Experimenting with different characters and archetypes, I have portrayed myself in highly stylised fashion using the performative and expressive language of theatre. The black face and its details become the focal point, forcing the viewer to question their desire to gaze at images of my black figure.
The visual variety depicted in the series references the histories of black and white fashion photography and of black and white portraiture. Each and every photo captured in this series is a commentary on a specific event in South Africa’s political history, from the advent of the mining industry, to the fame or infamy of the ‘Black Madonna’, to the recent massacre of miners at Marikana; from family to society and back again.

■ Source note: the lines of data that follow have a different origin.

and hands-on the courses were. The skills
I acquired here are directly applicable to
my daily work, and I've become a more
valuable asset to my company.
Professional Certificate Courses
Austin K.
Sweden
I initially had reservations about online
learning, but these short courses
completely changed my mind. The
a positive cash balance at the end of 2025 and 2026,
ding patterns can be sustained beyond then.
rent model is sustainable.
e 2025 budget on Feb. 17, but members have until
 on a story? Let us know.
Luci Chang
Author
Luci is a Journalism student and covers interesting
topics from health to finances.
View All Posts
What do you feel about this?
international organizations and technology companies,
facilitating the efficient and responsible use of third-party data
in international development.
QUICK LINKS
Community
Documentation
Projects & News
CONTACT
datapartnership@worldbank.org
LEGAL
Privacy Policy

By exaggerating the darkness of my skin tone, I’m reclaiming my blackness, which I feel is continuously performed by the privileged other. My reality is that I do not mimic being black; it is my skin, and the experience of being black is deeply entrenched in me. Just like our ancestors, we live as black people 365 days a year, and we should speak without fear. As Audre Lorde so eloquently put it in her poem, ‘A Litany for Survival’:
and when we speak we are afraid
our words will not be heard
but when we are silent
we are still afraid
So it is better to speak remembering we were never meant to survive
— Audre Lorde, The Black Unicorn: Poems
One of the realities that I face as a South African visual activist is being forced to make a living outside this country. For a project to be well executed I have to live on the road where most of the work in this series was produced – dashing from New York to Florence to Nottingham, then to Oslo and Liverpool, back home for a week in Johannesburg, and then off to Ann Arbor, Detroit and New York – as was the case over the past three months. This shuttling around sometimes make me feel disoriented, disconnected and almost homeless. The culturally dominant images of black women start to infiltrate my soul and function as a constant reminder that such images still inform how black women are perceived here and now. One way that I deal with this exoticised self/other is to exorcise those images through my photography.

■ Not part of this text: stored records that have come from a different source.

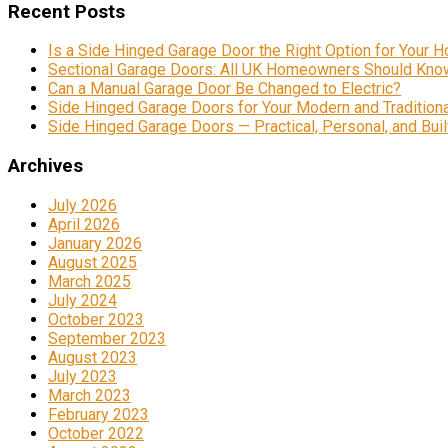
Recent Posts
Is a Side Hinged Garage Door the Right Option for Your 
Sectional Garage Doors: All UK Homeowners Should Kno
Can a Manual Garage Door Be Changed to Electric?
Side Hinged Garage Doors for Your Modern and Traditio
Side Hinged Garage Doors — Practical, Personal, and Built
Archives
July 2026
April 2026
January 2026
August 2025
March 2025
July 2024
October 2023
September 2023
August 2023
July 2023
March 2023
February 2023
October 2022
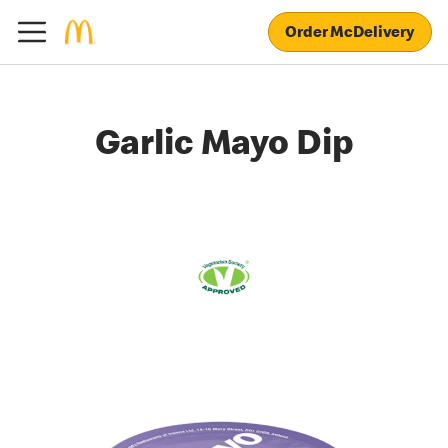
Order McDelivery
Garlic Mayo Dip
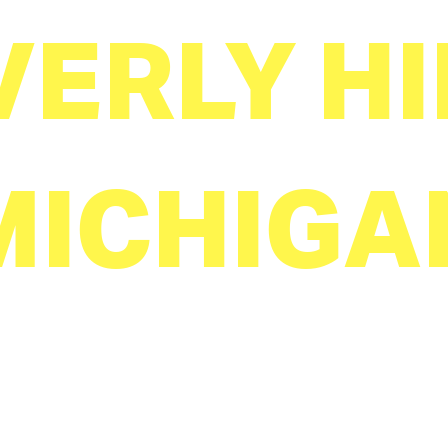
VERLY HI
MICHIGA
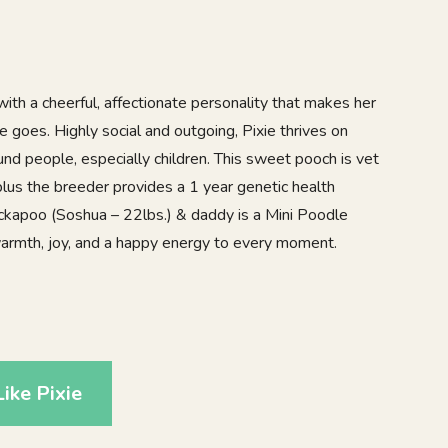
ith a cheerful, affectionate personality that makes her
e goes. Highly social and outgoing, Pixie thrives on
und people, especially children. This sweet pooch is vet
lus the breeder provides a 1 year genetic health
kapoo (Soshua – 22lbs.) & daddy is a Mini Poodle
 warmth, joy, and a happy energy to every moment.
ike Pixie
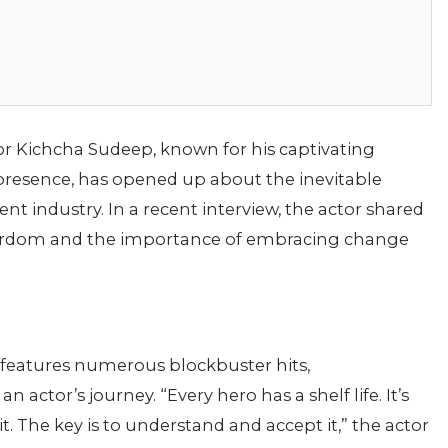
r Kichcha Sudeep, known for his captivating
esence, has opened up about the inevitable
nt industry. In a recent interview, the actor shared
stardom and the importance of embracing change
features numerous blockbuster hits,
actor’s journey. “Every hero has a shelf life. It’s
t. The key is to understand and accept it,” the actor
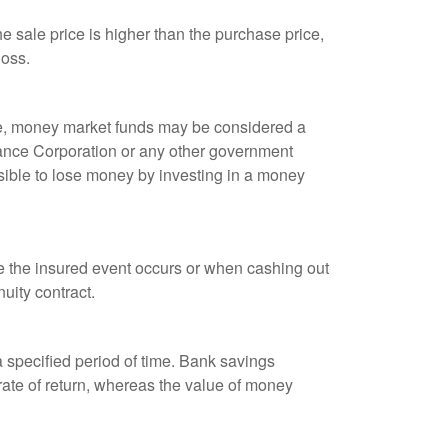
 sale price is higher than the purchase price,
loss.
ple, money market funds may be considered a
rance Corporation or any other government
sible to lose money by investing in a money
re the insured event occurs or when cashing out
nuity contract.
r a specified period of time. Bank savings
rate of return, whereas the value of money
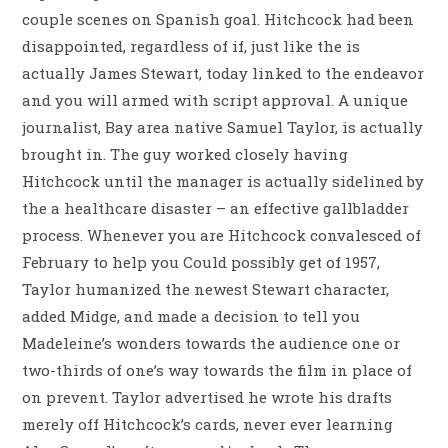
couple scenes on Spanish goal. Hitchcock had been
disappointed, regardless of if, just like the is
actually James Stewart, today linked to the endeavor
and you will armed with script approval. A unique
journalist, Bay area native Samuel Taylor, is actually
brought in. The guy worked closely having
Hitchcock until the manager is actually sidelined by
the a healthcare disaster – an effective gallbladder
process. Whenever you are Hitchcock convalesced of
February to help you Could possibly get of 1957,
Taylor humanized the newest Stewart character,
added Midge, and made a decision to tell you
Madeleine’s wonders towards the audience one or
two-thirds of one’s way towards the film in place of
on prevent. Taylor advertised he wrote his drafts
merely off Hitchcock’s cards, never ever learning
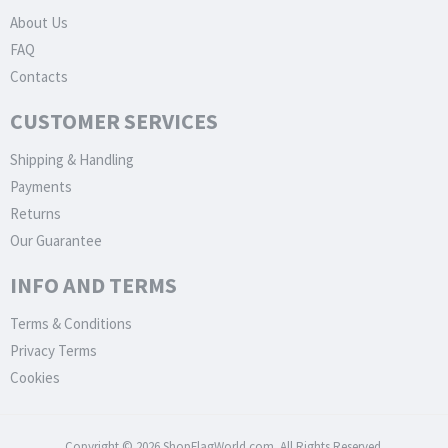
About Us
FAQ
Contacts
CUSTOMER SERVICES
Shipping & Handling
Payments
Returns
Our Guarantee
INFO AND TERMS
Terms & Conditions
Privacy Terms
Cookies
Copyright © 2026 ShopFlagWorld.com. All Rights Reserved.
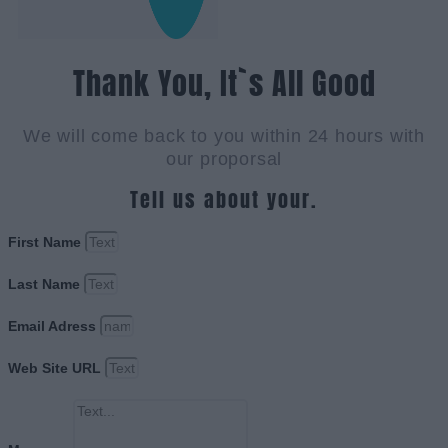
Thank You, It`s All Good
We will come back to you within 24 hours with
our proporsal
Tell us about your.
First Name
Last Name
Email Adress
Web Site URL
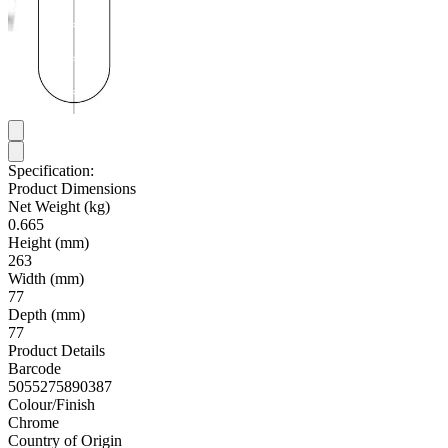
Specification:
Product Dimensions
Net Weight (kg)
0.665
Height (mm)
263
Width (mm)
77
Depth (mm)
77
Product Details
Barcode
5055275890387
Colour/Finish
Chrome
Country of Origin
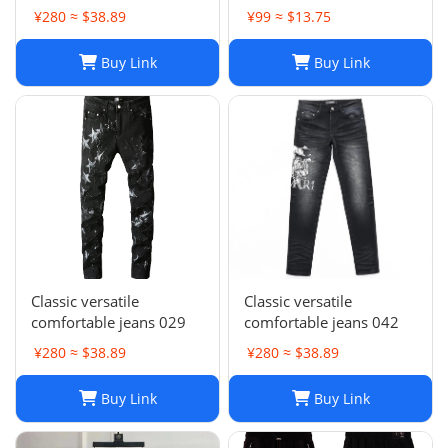
Stacked, Vintage Wash
Wash Slim Fit
¥280 ≈ $38.89
¥99 ≈ $13.75
025
Buy Link
Buy Link
Classic versatile
Classic versatile
comfortable jeans 029
comfortable jeans 042
¥280 ≈ $38.89
¥280 ≈ $38.89
Buy Link
Buy Link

These self-portraits have been captured in different continents: America, Africa and Europe; in the cities of Amsterdam, Charlottesville, Oslo, Umbria, Syracuse, New York, Malmo, Gothenburg, Johannesburg, Paris, Durban, London, Mayotte, Florence and Gaborone. My aim is to mark memories and connections I made with those places and through my interactions with people there. I created materials and used found objects that expressed my moods. All the materials utilised in the portraits have their own primary functions. I focused on senses such as hands touching and eyes penetrating (unsettling eye contact) while producing the work.

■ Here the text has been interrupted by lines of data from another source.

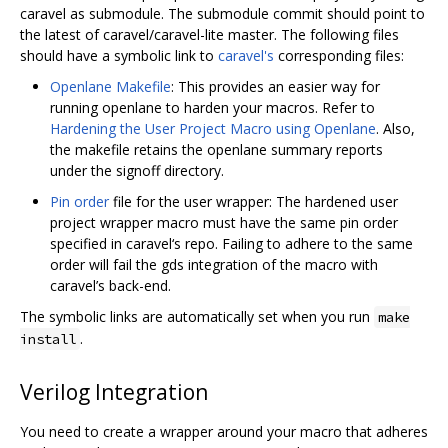
caravel as submodule. The submodule commit should point to
the latest of caravel/caravel-lite master. The following files
should have a symbolic link to
caravel's
corresponding files:
Openlane Makefile
: This provides an easier way for
running openlane to harden your macros. Refer to
Hardening the User Project Macro using Openlane
. Also,
the makefile retains the openlane summary reports
under the signoff directory.
Pin order
file for the user wrapper: The hardened user
project wrapper macro must have the same pin order
specified in caravel‘s repo. Failing to adhere to the same
order will fail the gds integration of the macro with
caravel’s back-end.
The symbolic links are automatically set when you run
make
.
install
Verilog Integration
You need to create a wrapper around your macro that adheres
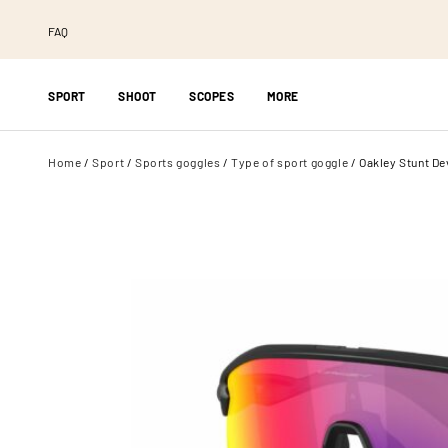
FAQ
SPORT
SHOOT
SCOPES
MORE
Home
/
Sport
/
Sports goggles
/
Type of sport goggle
/ Oakley Stunt Dev
DESIGNS
BRAND
TYPE
Pilla
Splatter
Night vision go
Champion
Metallic
Thermal binocu
Axia Triple X
Camo
Binoculars
Knobloch
Stickerbombs
Spotting scope
MEC
Fade
Wildcamera
Oakley
All custom designs
Jäggi-Nova
Rudy Project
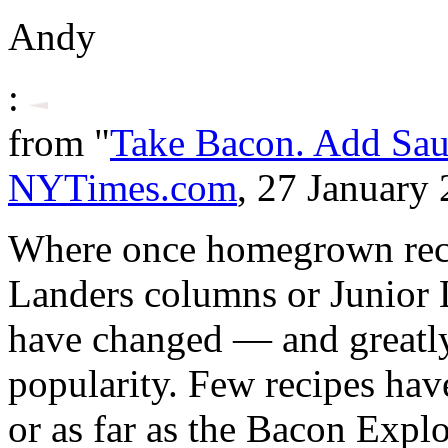
Andy
:
from "
Take Bacon. Add Sau
NYTimes.com
, 27 January
Where once homegrown reci
Landers columns or Junior
have changed — and greatly
popularity. Few recipes have
or as far as the Bacon Explo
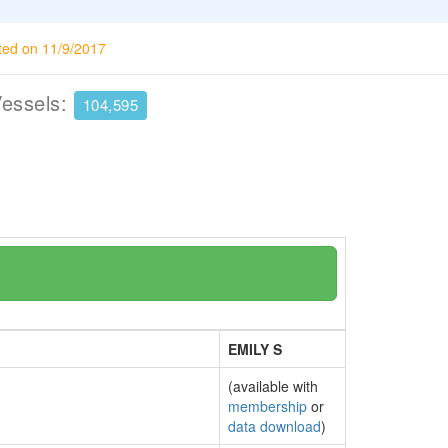
ted on 11/9/2017
Vessels:
104,595
EMILY S
(available with
membership
or
data download
)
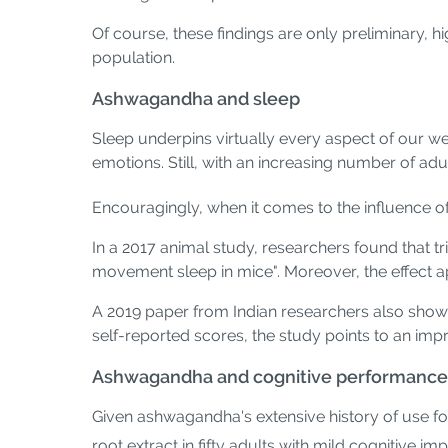
Of course, these findings are only preliminary, h
population.
Ashwagandha and sleep
Sleep underpins virtually every aspect of our w
emotions. Still, with an increasing number of adu
Encouragingly, when it comes to the influence 
In a 2017 animal study, researchers found that 
movement sleep in mice". Moreover, the effect
A 2019 paper from Indian researchers also showe
self-reported scores, the study points to an imp
Ashwagandha and cognitive performance
Given ashwagandha's extensive history of use f
root extract in fifty adults with mild cognitive im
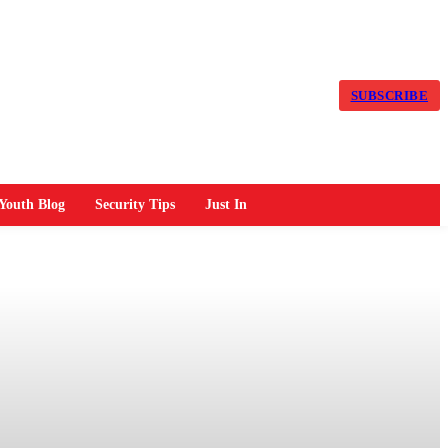
SUBSCRIBE
Youth Blog
Security Tips
Just In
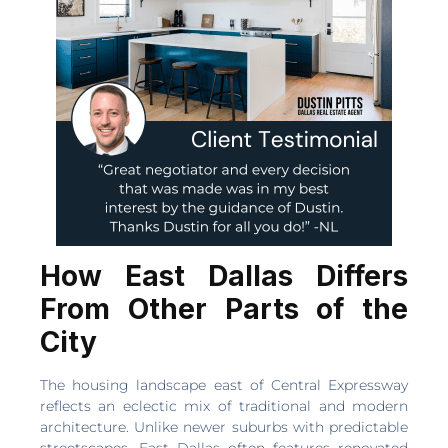
How East Dallas Differs
From Other Parts of the
City
The housing landscape east of Central Expressway
reflects an eclectic mix of traditional and modern
architecture. Unlike newer suburbs with predictable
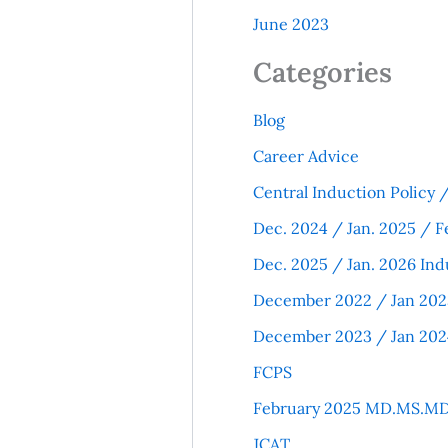
June 2023
Categories
Blog
Career Advice
Central Induction Policy
Dec. 2024 / Jan. 2025 / F
Dec. 2025 / Jan. 2026 Ind
December 2022 / Jan 202
December 2023 / Jan 202
FCPS
February 2025 MD.MS.MD
JCAT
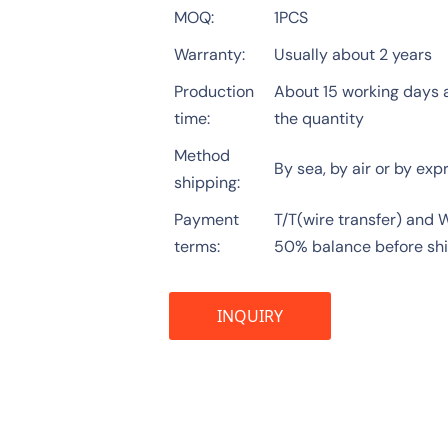
MOQ
1PCS
Warranty
Usually about 2 years
Production
About 15 working days a
time
the quantity
Method
By sea, by air or by exp
shipping
Payment
T/T(wire transfer) and
terms
50% balance before sh
INQUIRY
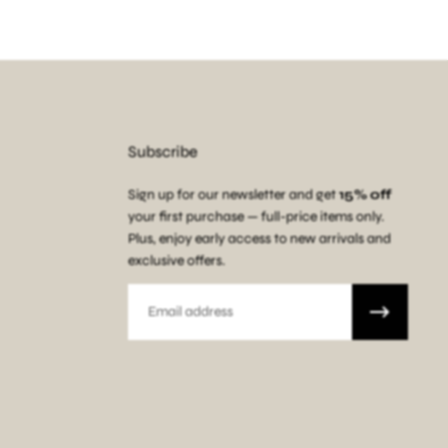
Subscribe
Sign up for our newsletter and get
15% off
your first purchase — full-price items only.
Plus, enjoy early access to new arrivals and
exclusive offers.
Email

In Somnyama Ngonyama, I have embarked on a discomforting self-defining journey, rethinking the culture of the selfie, self-representation and self-expression. I have investigated how photographers can question and deal with the body as material or mix it with objects to further aestheticise black personhood. My abiding concern is, can photographers look at themselves and question who they are in society and the position/s that they hold, and maintain these roles thereafter?